As for me, now that yet another democratic decision has been made, I congratulate the ESC committee on its success in securing States approval of a model that does not enjoy support from the teaching profession. That is a considerable achievement in itself. I will now do what I did when I lost the debate over selection back in 2016/17 – in the best interests of present and future generations of students, I wish the new model to succeed as much as it is able to.
The end of the debate on secondary education seemed to lift the toxic pall that had hovered over the chamber. All of a sudden, it was as if amiability, intelligence and due respect for each other were combining to cleanse the air of its previous unpleasant odour and shine light on the dark mood that had persisted for two days or more.

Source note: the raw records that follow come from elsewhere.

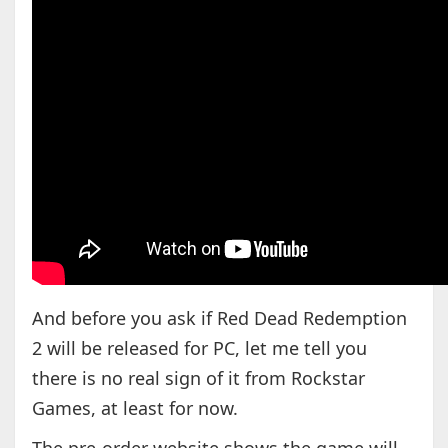
And before you ask if Red Dead Redemption
2 will be released for PC, let me tell you
there is no real sign of it from Rockstar
Games, at least for now.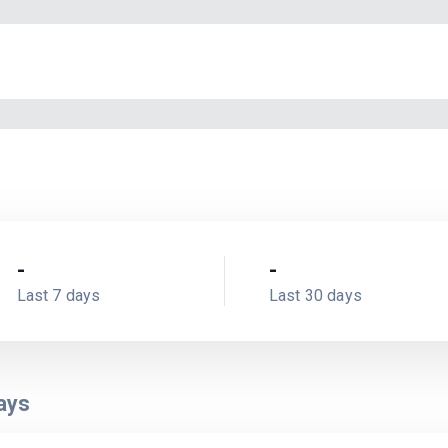
-
-
Last 7 days
Last 30 days
ays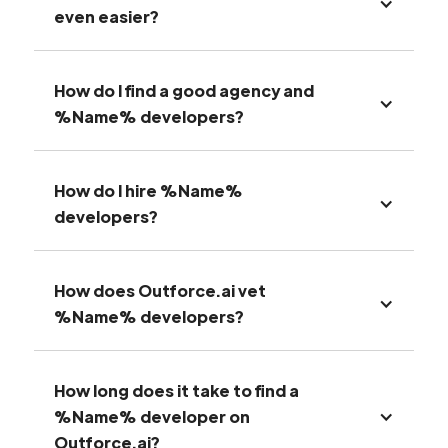
even easier?
How do I find a good agency and
%Name% developers?
How do I hire %Name%
developers?
How does Outforce.ai vet
%Name% developers?
How long does it take to find a
%Name% developer on
Outforce.ai?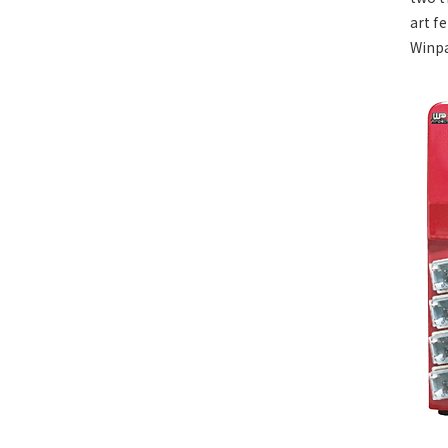
art f
Winpa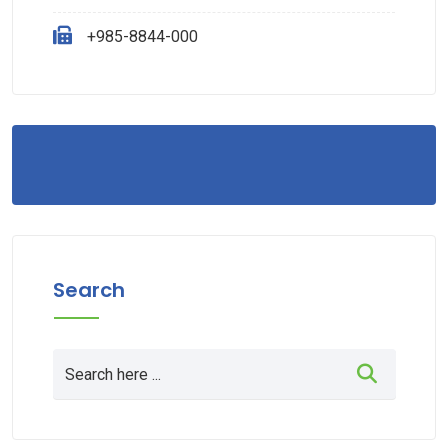
+985-8844-000
Search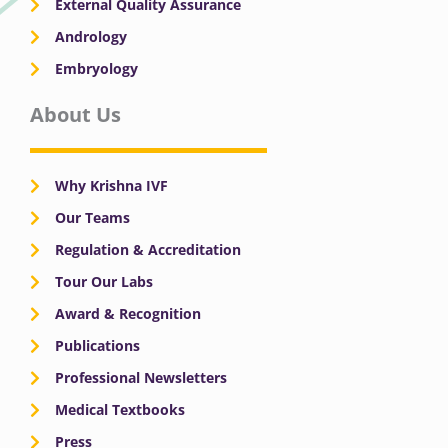
External Quality Assurance
Andrology
Embryology
About Us
Why Krishna IVF
Our Teams
Regulation & Accreditation
Tour Our Labs
Award & Recognition
Publications
Professional Newsletters
Medical Textbooks
Press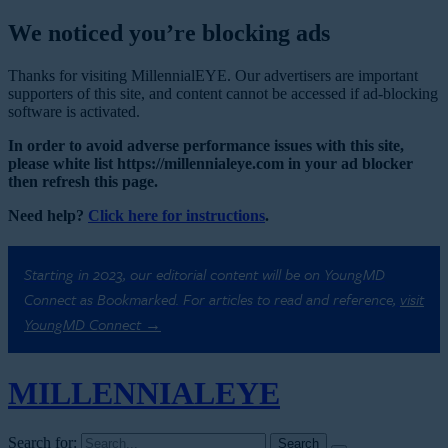
We noticed you’re blocking ads
Thanks for visiting MillennialEYE. Our advertisers are important
supporters of this site, and content cannot be accessed if ad-blocking
software is activated.
In order to avoid adverse performance issues with this site,
please white list https://millennialeye.com in your ad blocker
then refresh this page.
Need help?
Click here for instructions
.
Starting in 2023, our editorial content will be on YoungMD
Connect as Bookmarked. For articles to read and reference,
visit
YoungMD Connect →
MILLENNIAL
EYE
Search for: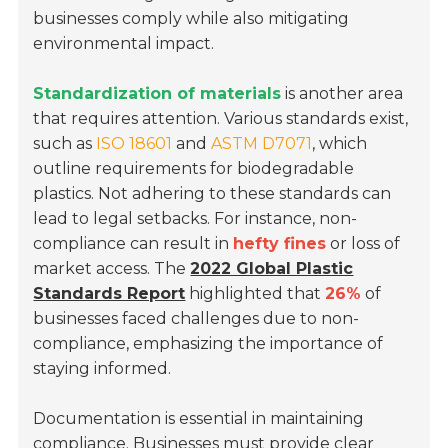
businesses comply while also mitigating
environmental impact.
Standardization of materials
is another area
that requires attention. Various standards exist,
such as
ISO 18601
and
ASTM D7071
, which
outline requirements for biodegradable
plastics. Not adhering to these standards can
lead to legal setbacks. For instance, non-
compliance can result in
hefty fines
or loss of
market access. The
2022 Global Plastic
Standards Report
highlighted that
26%
of
businesses faced challenges due to non-
compliance, emphasizing the importance of
staying informed.
Documentation is essential in maintaining
compliance. Businesses must provide clear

Deputy Trott was right to observe that it was a credit to the Assembly that late on a Friday afternoon the debate on the regulation of Guernsey Electricity tariffs rose to the occasion. Deputy Roffey, as STSB president, gave a masterclass in how to introduce a potentially complex policy letter, ably followed by Deputy Ferbrache as P&R president and Deputy Parkinson, themselves former STSB presidents.
With few exceptions, States members commented, probed and questioned with appropriate good sense but I was not the only one to note Deputy Blin’s early bid for the position of Assembly ipsedixitist*. He had read something disturbing in the press and was determined to believe it. In vain the three committee presidents responsible for the policy letter (Roffey, Ferbrache and Inder) advised him that he really shouldn’t believe everything he reads in the newspapers.
Deputy Blin would have none of it – as far as he was concerned, it was in the newspaper so it must be true. Mmmm!
The routine business of the States included filling the committee vacancies created by Deputy Le Tissier’s suspension.
Deputy Aldwell was elected unopposed to serve on Home Affairs, where we all hope she will feel able to attend committee meetings in person.
Deputy Murray’s unopposed election to the Development & Planning Authority maintained the Guernsey Party’s significant influence there while Deputy McKenna did a brilliant job of concealing his enthusiasm on being lured into membership of the notoriously undemanding Transport Licensing Authority.
It meant that all States committees are once again fully charged, ready in two weeks’ time to provide their solutions to the next big conundrum – how to find £75m. each year via increased revenue and reduced expenditure. We can’t wait to hear them, can we?
*An admittedly esoteric term which you won’t often hear used in the Waitrose check-out queue. It means: one who makes a dogmatic assertion of a fact because they heard someone, somewhere, say it.